The ermE promoter region contains two different promoters, ermEp1 and ermEp2. It was reported that a TGG deletion in the 35 region of the ermEp1 promoter resulted in a stronger variant called ermE* (ermEp2 and ermEp1 ΔTGG). The promoter strength was indirectly assessed according to the enzymatic activity of the reporter protein GUS. The ermE and ermE* promoters were approximately 1.8 times stronger than the ermEp1 and ermEp1* promoters. However, no significant difference was detected between the strengths of the native ermE promoter and its variant ermE* or between the ermEp1 and the ermEp1* promoter.

RESULTS

Gel electrophoretic analysis

Fig.2 Gel electrophoretic analyses of PCR products (A) and selected examples of cloned products of seamless assembly reaction (B)

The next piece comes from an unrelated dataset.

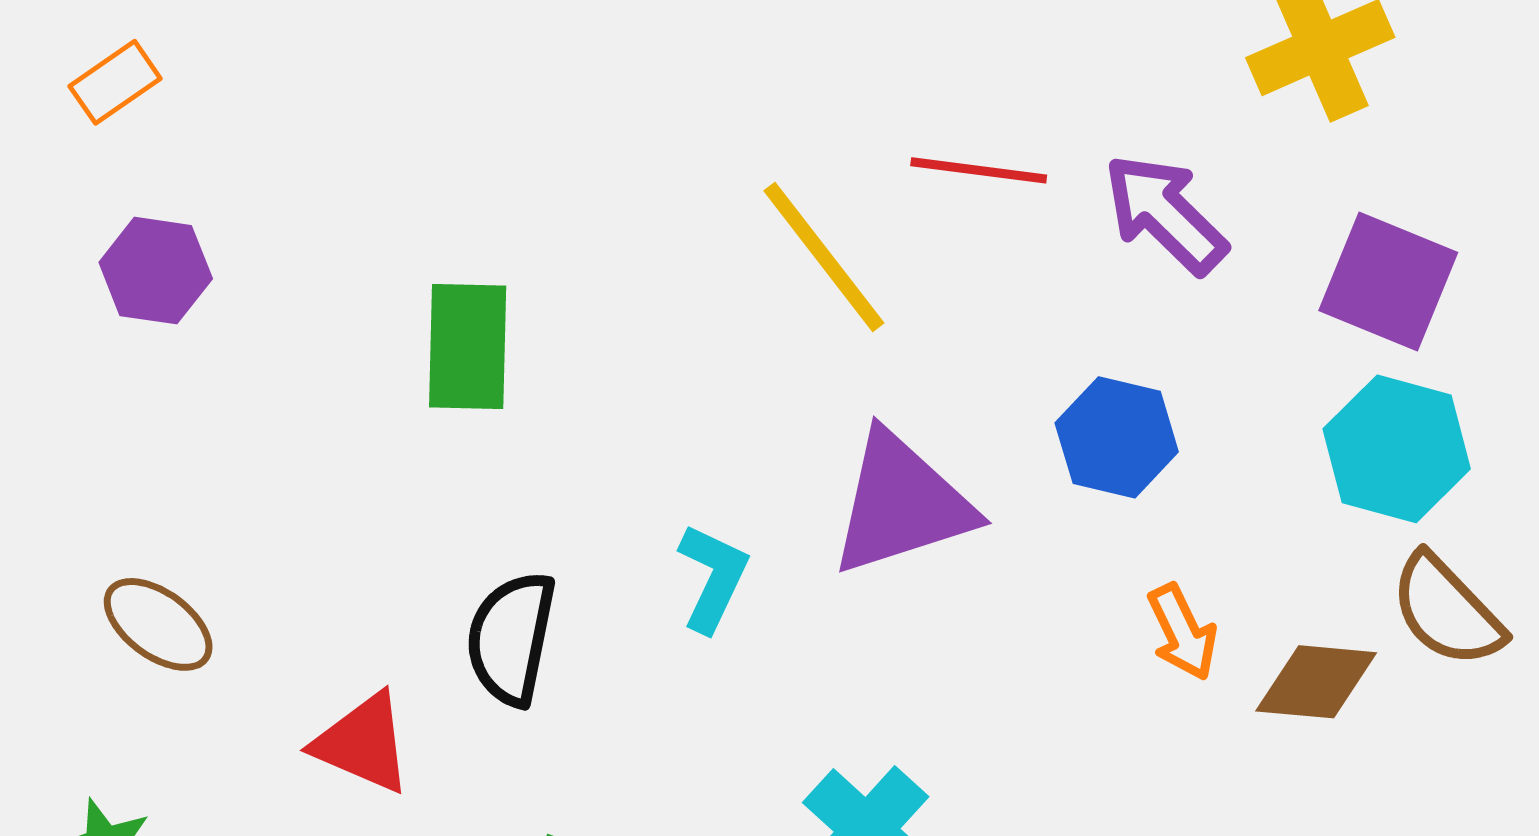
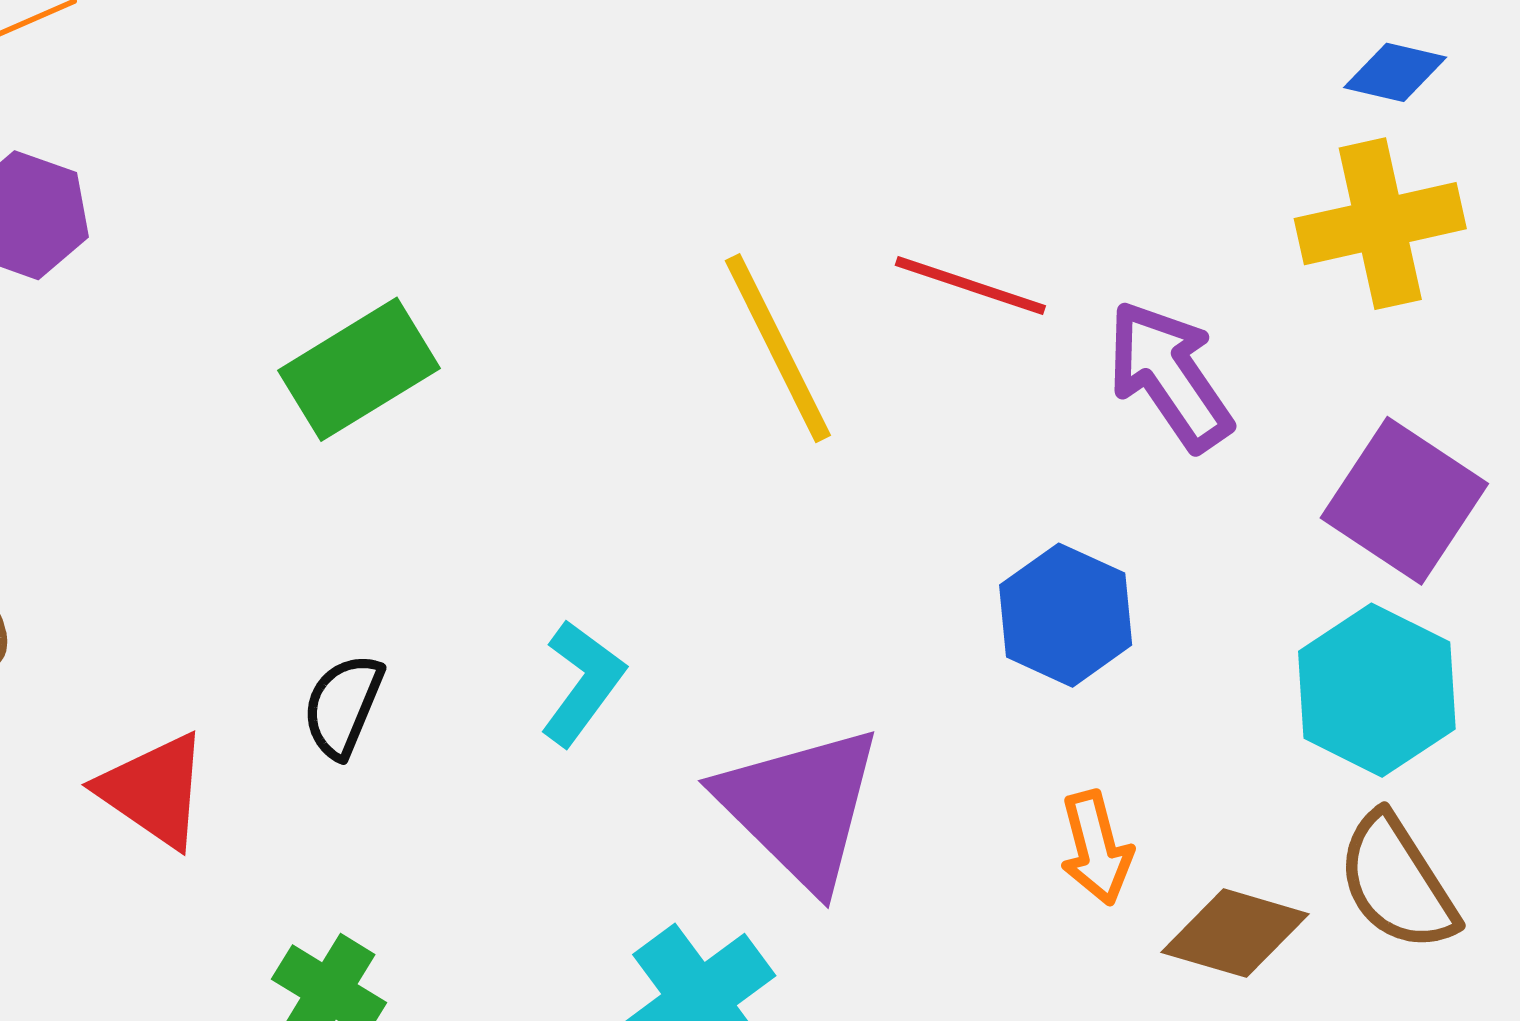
green rectangle: (468, 346) -> (359, 369), turned 46
purple triangle: (902, 504) -> (800, 807), moved, turned 51
black semicircle: (511, 638) -> (343, 706), size x0.7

In Fig.2, (A) 5-μl samples of the PCR products for ermEp, (B) 5-μl samples of the bacteria solution PCR products were loaded onto a 1% BioRad Ready Agarose Mini Gel, then subjected to AGE. See (protocol) for AGE parameters. The DNA size standards was the DL1,000 DNA Marker (M; Takara, Cat#3428A). Bands were visualized with a Shanghai Peiqing JS-380A Fluorescence Imager. PCR products, positive clones and negative clones are indicated.

DNA sequencing

We have sequenced the parts with standard primers VF2 and VR. The sequence of the 155bp part shows 100% agreement with the desired sequence.

REFERENCE

Siegl, T., et al. (2013). "Design, construction and characterisation of a synthetic promoter library for fine-tuned gene expression in actinomycetes." Metab Eng 19: 98-106.
Bibb, M. J., et al. (1994). "The mRNA for the 23S rRNA methylase encoded by the ermE gene of Saccharopolyspora erythraea is translated in the absence of a conventional ribosome-binding site." Mol Microbiol 14(3): 533-545.